Evaluation Framework: Methodology, Deliverables, Management, and Transparency
Assess a partner based on tangible deliverables (Intertranslations):
- A full audit (technical, semantic, competitive) by market.
- Localised keyword research + intent/page mapping.
- An implementation calendar + prioritisation.
- Linguistic and SEO QA processes (checklists, acceptance criteria).
- Market-level measurement and the ability to connect outcomes to business value.
Speed Up Auditing and Rollout With Incremys
Diagnosing Technical, Semantic, and Competitive Gaps With the Incremys SEO & GEO 360° Audit
To frame an international rollout, a structured diagnostic helps you avoid piling up low-impact fixes. The Incremys SEO & GEO 360° audit helps identify technical gaps (indexing, canonicals, hreflang, performance), semantic gaps (market-level intent), and competitive gaps, so you can prioritise an actionable roadmap before scaling production.
Planning, Producing, and Optimising at Scale: From Strategy to ROI Tracking, Market by Market
Incremys is a B2B SaaS platform for SEO and GEO optimisation powered by personalised AI. It helps teams analyse, plan, and improve visibility across search engines and LLMs, identify keyword opportunities, generate content briefs and an editorial plan, produce content (AI/automation), and track ranking changes and ROI by market through centralised reporting (including the SEO & GEO audit module).
Multilingual SEO FAQ
What is multilingual SEO, and why is it important in 2026?
Multilingual SEO is the practice of optimising a website for multiple languages and/or countries so it can be understood, indexed, and rank well in each market. It matters in 2026 because users prefer content in their own language (CSA Research, cited by Acolad) and SERP competition concentrates clicks in the top 3 (SEO.com, 2026), whilst AI is changing how visibility is achieved.
What impact does a multilingual website have on a site's search rankings?
A multilingual site can increase traffic, broaden your audience, and support international backlink acquisition (SEO.fr), provided you follow specific rules: clean architecture, hreflang, cross-language internal linking, strong editorial quality, and no duplication.
How do you roll out an effective strategy without creating duplicate content?
Use a clear URL structure (subfolders/subdomains/ccTLDs), consistent canonical tags, and correct hreflang. Above all, genuinely localise content (intent, proof points, vocabulary) rather than publishing near-identical translations.
Which best practices should you prioritise when launching a new language?
Start with key pages (home, offer/product pages, high-traffic pages), localise keywords, translate metadata too (titles, descriptions, slugs, alt text), verify hreflang and the sitemap, then measure before scaling up (WPML).
What are the most common mistakes (hreflang, canonicals, redirects)?
The most frequent issues are: non-reciprocal hreflang or hreflang pointing to redirected URLs, inconsistencies between hreflang and canonical tags, overly aggressive geo-redirects, and partially translated pages (SEO.fr, WPML).
Which tools should you use in 2026 to manage international SEO?

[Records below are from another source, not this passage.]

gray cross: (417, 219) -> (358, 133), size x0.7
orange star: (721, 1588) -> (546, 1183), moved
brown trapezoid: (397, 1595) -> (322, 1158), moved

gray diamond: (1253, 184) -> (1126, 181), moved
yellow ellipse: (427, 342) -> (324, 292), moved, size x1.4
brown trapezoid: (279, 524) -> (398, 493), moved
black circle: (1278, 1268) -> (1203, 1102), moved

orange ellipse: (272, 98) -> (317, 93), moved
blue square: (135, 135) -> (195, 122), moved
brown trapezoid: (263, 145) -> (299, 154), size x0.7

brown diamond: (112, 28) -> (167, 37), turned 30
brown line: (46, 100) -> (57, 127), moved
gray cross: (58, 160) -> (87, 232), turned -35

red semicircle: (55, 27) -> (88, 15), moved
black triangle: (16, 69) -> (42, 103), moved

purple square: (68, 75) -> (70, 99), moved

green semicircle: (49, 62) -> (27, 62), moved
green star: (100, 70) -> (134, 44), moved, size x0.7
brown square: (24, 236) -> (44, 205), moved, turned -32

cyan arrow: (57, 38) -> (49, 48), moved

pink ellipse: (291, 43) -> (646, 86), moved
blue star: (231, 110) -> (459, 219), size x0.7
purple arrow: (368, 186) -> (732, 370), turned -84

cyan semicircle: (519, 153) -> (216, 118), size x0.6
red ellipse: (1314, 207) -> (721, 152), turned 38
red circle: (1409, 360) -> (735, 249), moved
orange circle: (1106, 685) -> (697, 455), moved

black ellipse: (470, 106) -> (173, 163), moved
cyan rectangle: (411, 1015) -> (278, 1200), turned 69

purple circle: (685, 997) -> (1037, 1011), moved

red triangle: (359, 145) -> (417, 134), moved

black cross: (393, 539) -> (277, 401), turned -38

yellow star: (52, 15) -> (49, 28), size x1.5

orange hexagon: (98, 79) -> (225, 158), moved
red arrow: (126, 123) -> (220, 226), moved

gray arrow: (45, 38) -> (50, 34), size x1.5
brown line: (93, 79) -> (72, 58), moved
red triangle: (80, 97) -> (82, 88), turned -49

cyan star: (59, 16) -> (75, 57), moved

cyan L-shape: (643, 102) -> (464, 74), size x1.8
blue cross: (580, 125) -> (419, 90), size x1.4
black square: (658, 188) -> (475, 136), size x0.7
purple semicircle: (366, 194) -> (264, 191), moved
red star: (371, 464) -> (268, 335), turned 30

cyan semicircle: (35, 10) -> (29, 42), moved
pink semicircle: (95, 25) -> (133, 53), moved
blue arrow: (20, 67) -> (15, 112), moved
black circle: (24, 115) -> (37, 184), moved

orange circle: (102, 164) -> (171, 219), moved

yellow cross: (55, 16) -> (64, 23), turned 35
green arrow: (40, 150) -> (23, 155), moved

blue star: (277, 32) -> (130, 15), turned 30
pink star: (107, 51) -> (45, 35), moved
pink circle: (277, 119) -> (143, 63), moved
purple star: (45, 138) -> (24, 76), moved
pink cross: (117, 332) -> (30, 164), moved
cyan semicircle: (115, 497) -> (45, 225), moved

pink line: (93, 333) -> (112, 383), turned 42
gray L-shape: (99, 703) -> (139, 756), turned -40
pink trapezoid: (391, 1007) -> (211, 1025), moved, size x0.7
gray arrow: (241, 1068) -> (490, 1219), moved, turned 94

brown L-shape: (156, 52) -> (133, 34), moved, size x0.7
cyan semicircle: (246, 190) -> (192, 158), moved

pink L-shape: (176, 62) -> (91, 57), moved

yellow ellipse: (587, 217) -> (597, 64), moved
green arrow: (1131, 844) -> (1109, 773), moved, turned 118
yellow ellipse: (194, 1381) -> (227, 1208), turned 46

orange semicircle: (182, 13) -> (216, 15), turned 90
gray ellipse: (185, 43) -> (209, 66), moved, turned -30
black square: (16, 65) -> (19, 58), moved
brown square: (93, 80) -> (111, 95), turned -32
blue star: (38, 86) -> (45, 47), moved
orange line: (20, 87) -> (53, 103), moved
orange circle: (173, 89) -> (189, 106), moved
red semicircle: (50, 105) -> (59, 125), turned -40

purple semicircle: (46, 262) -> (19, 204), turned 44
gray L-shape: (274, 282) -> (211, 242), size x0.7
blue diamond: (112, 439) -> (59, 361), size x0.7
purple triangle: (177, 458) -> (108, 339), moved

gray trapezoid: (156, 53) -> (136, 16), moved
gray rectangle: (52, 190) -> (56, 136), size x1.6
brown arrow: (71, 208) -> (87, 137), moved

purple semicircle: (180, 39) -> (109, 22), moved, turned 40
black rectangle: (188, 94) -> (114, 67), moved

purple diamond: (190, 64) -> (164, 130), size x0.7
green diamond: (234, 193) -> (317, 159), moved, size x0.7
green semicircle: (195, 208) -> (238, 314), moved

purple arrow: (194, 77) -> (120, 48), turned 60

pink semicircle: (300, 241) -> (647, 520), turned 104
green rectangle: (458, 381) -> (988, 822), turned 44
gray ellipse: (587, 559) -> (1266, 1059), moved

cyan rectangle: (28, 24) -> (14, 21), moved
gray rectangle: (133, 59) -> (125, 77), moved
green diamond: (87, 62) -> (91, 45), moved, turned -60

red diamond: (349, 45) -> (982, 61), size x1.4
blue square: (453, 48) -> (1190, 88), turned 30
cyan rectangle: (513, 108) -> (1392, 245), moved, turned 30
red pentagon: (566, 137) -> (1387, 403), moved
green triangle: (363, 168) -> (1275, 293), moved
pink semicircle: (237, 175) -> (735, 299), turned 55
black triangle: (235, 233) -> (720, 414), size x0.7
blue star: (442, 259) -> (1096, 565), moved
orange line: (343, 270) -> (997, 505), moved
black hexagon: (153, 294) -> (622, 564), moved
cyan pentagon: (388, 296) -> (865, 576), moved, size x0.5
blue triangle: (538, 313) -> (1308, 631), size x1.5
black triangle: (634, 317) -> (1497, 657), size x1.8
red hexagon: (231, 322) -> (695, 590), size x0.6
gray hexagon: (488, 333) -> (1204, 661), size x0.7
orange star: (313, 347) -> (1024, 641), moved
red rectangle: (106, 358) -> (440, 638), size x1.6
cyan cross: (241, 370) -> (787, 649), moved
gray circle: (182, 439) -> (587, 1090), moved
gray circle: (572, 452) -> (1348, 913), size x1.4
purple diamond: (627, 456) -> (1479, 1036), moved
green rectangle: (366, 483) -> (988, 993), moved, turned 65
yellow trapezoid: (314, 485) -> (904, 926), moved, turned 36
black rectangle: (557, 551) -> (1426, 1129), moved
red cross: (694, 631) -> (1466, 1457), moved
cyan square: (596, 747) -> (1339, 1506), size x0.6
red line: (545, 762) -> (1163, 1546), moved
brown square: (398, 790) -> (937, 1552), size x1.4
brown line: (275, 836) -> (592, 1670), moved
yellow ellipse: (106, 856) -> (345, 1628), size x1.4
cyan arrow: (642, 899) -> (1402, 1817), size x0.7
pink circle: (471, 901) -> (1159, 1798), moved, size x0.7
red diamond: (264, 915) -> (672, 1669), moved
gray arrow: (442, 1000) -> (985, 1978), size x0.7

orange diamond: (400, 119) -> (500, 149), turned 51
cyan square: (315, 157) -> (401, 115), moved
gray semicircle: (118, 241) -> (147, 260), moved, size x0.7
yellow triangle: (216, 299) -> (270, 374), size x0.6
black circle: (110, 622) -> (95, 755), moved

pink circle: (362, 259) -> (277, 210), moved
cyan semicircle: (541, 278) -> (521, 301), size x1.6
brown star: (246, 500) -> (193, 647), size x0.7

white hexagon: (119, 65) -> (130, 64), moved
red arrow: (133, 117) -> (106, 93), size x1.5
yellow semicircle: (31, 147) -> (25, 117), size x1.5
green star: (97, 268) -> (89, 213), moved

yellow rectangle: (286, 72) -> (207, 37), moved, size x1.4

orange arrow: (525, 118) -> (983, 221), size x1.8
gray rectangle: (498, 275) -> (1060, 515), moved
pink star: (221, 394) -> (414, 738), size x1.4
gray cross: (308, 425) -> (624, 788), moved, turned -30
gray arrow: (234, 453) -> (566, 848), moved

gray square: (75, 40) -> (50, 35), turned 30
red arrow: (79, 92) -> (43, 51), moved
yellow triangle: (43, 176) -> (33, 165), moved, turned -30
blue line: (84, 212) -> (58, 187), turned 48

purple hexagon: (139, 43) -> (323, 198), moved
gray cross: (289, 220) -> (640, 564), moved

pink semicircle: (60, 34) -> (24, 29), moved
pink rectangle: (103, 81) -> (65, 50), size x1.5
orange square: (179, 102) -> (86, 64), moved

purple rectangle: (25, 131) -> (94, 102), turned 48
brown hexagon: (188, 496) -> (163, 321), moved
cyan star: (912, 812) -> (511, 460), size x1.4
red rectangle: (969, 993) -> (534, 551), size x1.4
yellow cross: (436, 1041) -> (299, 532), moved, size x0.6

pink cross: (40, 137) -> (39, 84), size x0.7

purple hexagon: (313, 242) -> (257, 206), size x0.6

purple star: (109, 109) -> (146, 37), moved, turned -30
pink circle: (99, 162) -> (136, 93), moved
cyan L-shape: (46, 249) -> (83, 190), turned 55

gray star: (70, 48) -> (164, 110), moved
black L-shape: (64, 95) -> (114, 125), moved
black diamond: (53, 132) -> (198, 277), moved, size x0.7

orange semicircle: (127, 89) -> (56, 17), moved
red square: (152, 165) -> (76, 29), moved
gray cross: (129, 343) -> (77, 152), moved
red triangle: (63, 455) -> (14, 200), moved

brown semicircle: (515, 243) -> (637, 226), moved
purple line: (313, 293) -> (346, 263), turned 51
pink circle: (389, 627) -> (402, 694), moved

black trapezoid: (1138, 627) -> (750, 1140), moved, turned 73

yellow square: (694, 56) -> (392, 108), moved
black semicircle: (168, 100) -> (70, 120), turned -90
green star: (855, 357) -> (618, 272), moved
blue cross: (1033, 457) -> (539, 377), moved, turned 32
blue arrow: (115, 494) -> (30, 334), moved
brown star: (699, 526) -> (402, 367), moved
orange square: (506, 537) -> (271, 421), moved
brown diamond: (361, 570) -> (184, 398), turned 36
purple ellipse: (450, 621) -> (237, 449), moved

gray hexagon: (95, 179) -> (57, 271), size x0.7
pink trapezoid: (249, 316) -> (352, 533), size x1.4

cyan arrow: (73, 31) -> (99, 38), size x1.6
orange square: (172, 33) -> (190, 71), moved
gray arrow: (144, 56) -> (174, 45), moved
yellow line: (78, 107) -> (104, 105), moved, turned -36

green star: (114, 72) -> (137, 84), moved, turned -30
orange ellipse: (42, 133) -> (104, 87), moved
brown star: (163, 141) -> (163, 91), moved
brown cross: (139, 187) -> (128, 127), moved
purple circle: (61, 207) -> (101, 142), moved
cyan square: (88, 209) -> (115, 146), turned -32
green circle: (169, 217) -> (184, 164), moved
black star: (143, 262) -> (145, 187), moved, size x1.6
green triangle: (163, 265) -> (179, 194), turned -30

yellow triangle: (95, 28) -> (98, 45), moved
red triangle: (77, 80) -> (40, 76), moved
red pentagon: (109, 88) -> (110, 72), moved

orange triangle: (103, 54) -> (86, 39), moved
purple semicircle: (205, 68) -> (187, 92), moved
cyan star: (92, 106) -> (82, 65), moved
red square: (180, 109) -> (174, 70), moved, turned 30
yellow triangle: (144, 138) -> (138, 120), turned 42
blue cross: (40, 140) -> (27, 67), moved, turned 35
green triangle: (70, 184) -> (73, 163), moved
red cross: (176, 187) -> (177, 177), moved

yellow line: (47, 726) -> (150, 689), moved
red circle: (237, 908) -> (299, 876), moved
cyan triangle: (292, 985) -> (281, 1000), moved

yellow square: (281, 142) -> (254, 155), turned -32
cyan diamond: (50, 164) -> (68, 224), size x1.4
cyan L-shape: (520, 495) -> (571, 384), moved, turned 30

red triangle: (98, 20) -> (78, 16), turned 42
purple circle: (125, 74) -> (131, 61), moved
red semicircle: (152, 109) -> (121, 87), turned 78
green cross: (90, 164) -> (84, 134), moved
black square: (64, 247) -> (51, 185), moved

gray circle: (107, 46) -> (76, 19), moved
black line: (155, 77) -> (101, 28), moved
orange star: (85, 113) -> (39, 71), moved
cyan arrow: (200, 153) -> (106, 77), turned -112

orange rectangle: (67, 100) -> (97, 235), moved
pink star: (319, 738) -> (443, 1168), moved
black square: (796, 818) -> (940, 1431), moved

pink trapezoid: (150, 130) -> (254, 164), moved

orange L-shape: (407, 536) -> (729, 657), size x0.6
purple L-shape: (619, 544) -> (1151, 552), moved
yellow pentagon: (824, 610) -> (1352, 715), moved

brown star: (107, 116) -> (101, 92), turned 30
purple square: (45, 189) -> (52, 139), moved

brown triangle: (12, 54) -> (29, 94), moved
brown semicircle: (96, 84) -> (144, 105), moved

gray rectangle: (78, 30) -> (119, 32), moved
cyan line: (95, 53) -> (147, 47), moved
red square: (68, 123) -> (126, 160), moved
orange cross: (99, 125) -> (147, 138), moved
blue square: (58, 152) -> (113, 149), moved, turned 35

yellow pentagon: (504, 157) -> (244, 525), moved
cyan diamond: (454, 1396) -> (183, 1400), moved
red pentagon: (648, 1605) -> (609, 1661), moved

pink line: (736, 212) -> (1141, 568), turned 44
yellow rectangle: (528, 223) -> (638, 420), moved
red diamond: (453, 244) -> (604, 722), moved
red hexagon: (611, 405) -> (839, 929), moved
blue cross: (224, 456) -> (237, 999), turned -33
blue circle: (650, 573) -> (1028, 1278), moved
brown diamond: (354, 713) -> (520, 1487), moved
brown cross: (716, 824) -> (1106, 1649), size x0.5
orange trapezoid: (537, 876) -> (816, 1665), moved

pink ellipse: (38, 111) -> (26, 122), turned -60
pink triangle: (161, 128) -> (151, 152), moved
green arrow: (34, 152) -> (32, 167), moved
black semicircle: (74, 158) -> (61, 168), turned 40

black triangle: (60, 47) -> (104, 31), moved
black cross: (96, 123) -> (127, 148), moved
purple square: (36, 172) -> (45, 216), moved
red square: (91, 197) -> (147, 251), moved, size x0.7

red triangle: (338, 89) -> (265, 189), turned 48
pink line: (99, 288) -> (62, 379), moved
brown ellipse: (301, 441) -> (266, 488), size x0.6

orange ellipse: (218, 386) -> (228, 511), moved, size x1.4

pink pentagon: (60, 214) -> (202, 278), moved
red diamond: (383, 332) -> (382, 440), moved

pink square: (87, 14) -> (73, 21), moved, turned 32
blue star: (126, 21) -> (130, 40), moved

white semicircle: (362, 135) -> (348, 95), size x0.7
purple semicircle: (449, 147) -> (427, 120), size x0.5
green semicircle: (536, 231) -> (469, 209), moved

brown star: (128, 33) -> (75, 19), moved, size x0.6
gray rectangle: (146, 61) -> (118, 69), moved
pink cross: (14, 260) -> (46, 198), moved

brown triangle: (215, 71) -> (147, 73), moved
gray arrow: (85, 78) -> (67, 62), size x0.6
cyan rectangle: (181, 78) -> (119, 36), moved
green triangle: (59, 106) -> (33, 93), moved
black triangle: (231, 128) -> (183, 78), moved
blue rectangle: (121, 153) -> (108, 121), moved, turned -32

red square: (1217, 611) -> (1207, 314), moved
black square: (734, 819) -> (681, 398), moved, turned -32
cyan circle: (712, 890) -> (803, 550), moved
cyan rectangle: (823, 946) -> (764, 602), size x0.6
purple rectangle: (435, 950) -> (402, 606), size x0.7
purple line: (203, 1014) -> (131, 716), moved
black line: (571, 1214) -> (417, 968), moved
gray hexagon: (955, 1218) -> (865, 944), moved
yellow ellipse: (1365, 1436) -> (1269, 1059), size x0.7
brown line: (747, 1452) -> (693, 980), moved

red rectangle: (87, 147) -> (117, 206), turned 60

For demand and competition: Keyword Planner, Semrush, Ahrefs (Version Internationale). For performance management: Google Search Console and GA4, segmented by country/language. For technical checks: crawling plus validation of sitemaps/hreflang/canonicals.
How do you measure results by language and country, all the way to ROI?
Track market-level KPIs (impressions, rankings, organic traffic, conversions, revenue), segment in GSC and GA4, then connect costs (production, localisation, development) to gains to manage ROI comparably across countries (see SEO ROI).